Die Stellungnahme zielt darauf ab, die in zahlreichen Staaten ablaufenden Debatten über die „Grenzen der Leistungsfähigkeit des Gesundheitswesens“ auch in Deutschland zu forcieren. Denn hierzulande stecke die Diskussion noch vergleichsweise in den Kinderschuhen und werde noch nicht mit der „hinreichenden Intensität und Konsequenz“ geführt. Sie würde jedoch in dem Maße unumgänglich, wie bereits eine knappheitsbedingte Unterversorgung vorliege. Letztlich seien Entscheidungen über den Umfang solidarisch finanzierter Leistungen ethische Entscheidungen, die im gesellschaftlichen Diskurs und auf politischem Wege getroffen werden müssten.

Ergo: Der vom Bundestag eingesetzte Ethikrat soll den gesellschaftlichen Konsens für Kostenreduzierungen im medizinischen und pflegerischen Bereich organisieren bzw. zu deren ethischer und politischer Legitimation beitragen. Die Sache selbst, angebliche Mittelknappheit und die bereits erfolgende selektive Rationierung, wird nicht in Frage gestellt. Bezogen auf den Pflegesektor gilt nicht die Altersrationierung selbst als skandalös, sondern lediglich die Tatsache, dass sie verdeckt abläuft. Seit Jahren wird also eine Debatte über die Rationierung von pflegerischen Leistungen geführt, ohne dass diese überhaupt in notwendiger Qualität allen Bedürftigen angeboten werden.
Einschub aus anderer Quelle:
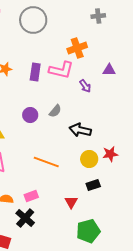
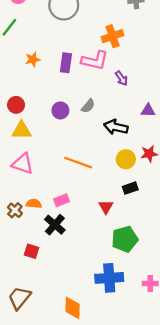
purple triangle: (109, 70) -> (148, 110), moved

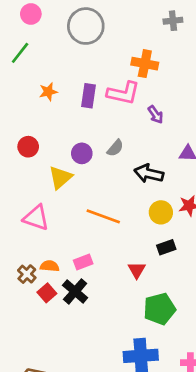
orange cross: (113, 36) -> (145, 64), turned 30
yellow triangle: (22, 130) -> (60, 178), moved, turned -40
red square: (32, 251) -> (47, 293), moved, turned 32

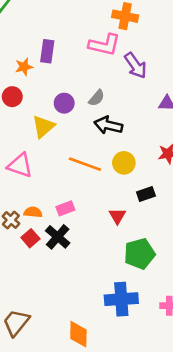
orange star: (48, 92) -> (24, 67), moved
purple rectangle: (88, 96) -> (47, 51), moved
purple arrow: (156, 115) -> (136, 66), size x1.5
black arrow: (149, 174) -> (108, 125), moved
yellow circle: (161, 212) -> (124, 163), moved

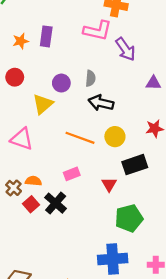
orange star: (24, 67) -> (21, 41), moved
gray semicircle: (97, 98) -> (90, 78), turned -35
black rectangle: (146, 194) -> (135, 165), size x1.5
pink rectangle: (65, 208) -> (72, 174), moved

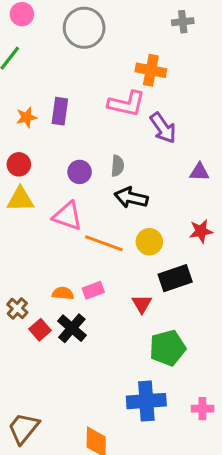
yellow triangle: (43, 104) -> (20, 199), moved, turned 40
pink triangle: (22, 139) -> (67, 216), moved
orange semicircle: (33, 181) -> (63, 293), moved

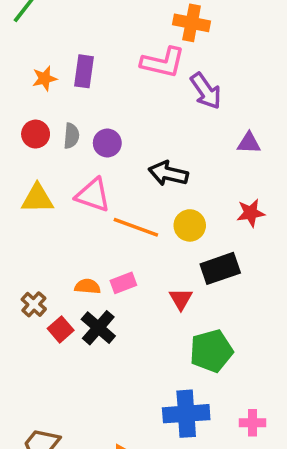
gray semicircle: (117, 166) -> (71, 136), moved
yellow triangle: (20, 199) -> (37, 199), moved

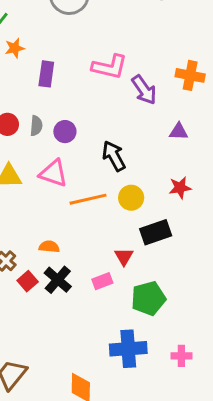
orange cross: (192, 23) -> (190, 75), moved
orange star: (45, 78) -> (15, 48), moved
black arrow: (168, 173) -> (114, 156), turned 48
orange line: (136, 227) -> (88, 199), turned -33
pink rectangle: (123, 283) -> (102, 281), moved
Der Diskurs der „Expert/innen“ in ethischen und ökonomischen Fragen fügt sich in das utilitaristische Denken ein, für das kürzlich einmal mehr der bekannte australische Bioethiker Peter Singer warb. In einem Artikel in der Welt stellte er eine in den „entwickelten Ländern“ zu beobachtende Fettleibigkeit vieler Menschen als gemeinschaftsschädigende, weil zu höheren Kosten im Gesundheitswesen führende Lebensform an den Pranger.vii Die Betreffenden werden an ihre Verantwortung für die gesellschaftlichen Folgekosten, für die Aufrechterhaltung der Produktivität des „Volkskörpers“ erinnert (Vermeidung eines gemeinschaftsschädigenden Lebenswandels). Analog zu Singers „Anrufung des Subjekts“ werden im herrschenden Diskurs die alten Menschen gefragt: „Was kannst du beitragen zur Milderung der Lasten des demografischen Wandels?“. Die Regierung fordert seit Jahren ältere Menschen auf, ihren gesellschaftlichen Beitrag aktiv zu leisten, sich ehrenamtlich zu engagieren. Ein Bestsellerautor verlangte Ende letzten Jahres in einer Talkshow gar die Einführung eines sozialen Pflichtdienstes für Rentner/innen.viii Die Seniorinnen und Senioren werden ermahnt, ihre Bringschuld zu begleichen. Neben dem erhobenen Zeigefinger prägt das Leitbild der „jungen Alten“, die aktiv und konsumstark als positive Wirtschaftsfaktoren agieren, die Diskussion. Dass die Pflegebedürftigen, vor allem die einkommensarmen, zunehmend das Gegenbild dazu abgeben und als passiv Versorgte und reine Kostenträger dargestellt werden, stellt die medial inszenierte und politisch gewollte Kehrseite dar.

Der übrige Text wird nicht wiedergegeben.